The Court of Appeal for Ontario recently addressed the meaning of “comparable” in Humphrey v. Mene Inc. The court held that, while a former employee may limit their search to comparable roles, this does not mean the roles must be “identical.”1 In this case, the employee was terminated from her role as chief operating officer (COO), and her wrongful dismissal action proceeded by way of summary judgment. The evidence before the motion judge confirmed that, seven months post-termination, the employee had declined an offer of employment in a vice president e-commerce role because it was not a “broad-based senior leadership role” nor, according to the employee, was it financially similar to her former role as COO.
The motion judge found the employer had “not provided the Court with persuasive evidence or analysis on whether this position was comparable in terms of role, as well as in terms of all aspects of the remuneration including stock options, bonuses, etc.” Notably, the burden to establish that an employee has failed to mitigate rests with the employer.
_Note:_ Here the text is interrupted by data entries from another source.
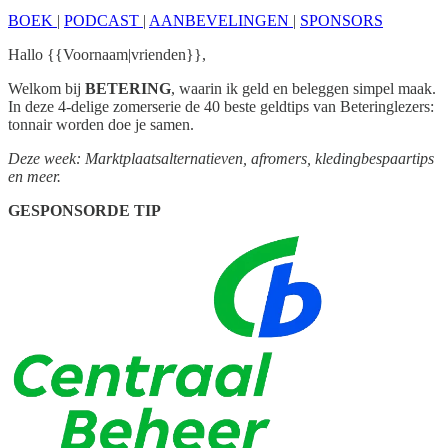
BOEK
|
PODCAST
|
AANBEVELINGEN
|
SPONSORS
Hallo {{Voornaam|vrienden}},
Welkom bij
BETERING
, waarin ik geld en beleggen simpel maak.
In deze 4-delige zomerserie de 40 beste geldtips van Beteringlezers:
tonnair worden doe je samen.
Deze week: Marktplaatsalternatieven, afromers, kledingbespaartips
en meer.
GESPONSORDE TIP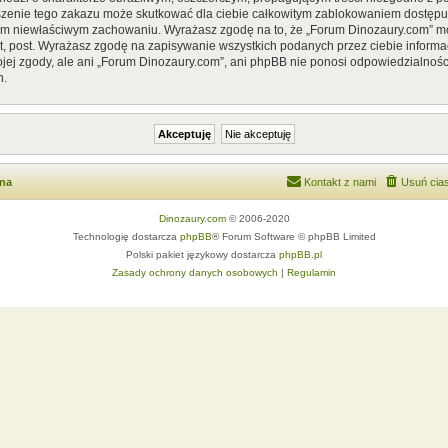
szenie tego zakazu może skutkować dla ciebie całkowitym zablokowaniem dostępu d
im niewłaściwym zachowaniu. Wyrażasz zgodę na to, że „Forum Dinozaury.com” mo
, post. Wyrażasz zgodę na zapisywanie wszystkich podanych przez ciebie informac
ej zgody, ale ani „Forum Dinozaury.com”, ani phpBB nie ponosi odpowiedzialnośc
h.
wna
Kontakt z nami
Usuń cias
Dinozaury.com
© 2006-2020
Technologię dostarcza
phpBB
® Forum Software © phpBB Limited
Polski pakiet językowy dostarcza
phpBB.pl
Zasady ochrony danych osobowych
|
Regulamin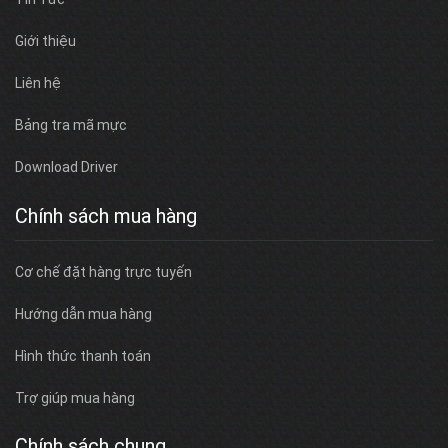
Giới thiệu
Liên hệ
Bảng tra mã mực
Download Driver
Chính sách mua hàng
Cơ chế đặt hàng trực tuyến
Hướng dẫn mua hàng
Hình thức thanh toán
Trợ giúp mua hàng
Chính sách chung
The court found the former employee was entitled to twelve months’ reasonable notice but reduced this by one month because the employee had done little to look for new employment in the six months post-termination.
On appeal, the court overturned the motion judge’s decision on the mitigation issue, holding the judge had “set the bar too high.” While the appeal court acknowledged the employer’s burden to establish a failure to mitigate is a “heavy one,” in this case it was sufficient that the employer had established that the former employee had been offered a senior management position with compensation comparable to or greater than what she had earned with the employer. The court reduced the notice period from eleven to six month’s compensation.
What about a “side hustle”?
Increasingly, employees may have a “side hustle” – another income stream, be it consulting, a “gig” job or other employment. Is this mitigation income?
If the secondary stream existed pre-termination, this income will not be counted as mitigation income. However, if a former employee ramps up their secondary income post-termination, the increase in compensation may appropriately be considered mitigation income.
In a 2018 case before the British Columbia Court of Appeal,2 a former employee was entitled to five months’ common-law notice. Prior to his termination, the employee had a side hustle through which he earned up to $9,600 per month. Post-termination and throughout the five months’ notice period, he increased that income to roughly $80,000 (equivalent to $16,000 a month). The appeal court held that the difference between these two amounts earned over the five months’ notice period (estimated by the court to be $30,000) was appropriately characterized as replacement income, and so it was deducted from the notice award.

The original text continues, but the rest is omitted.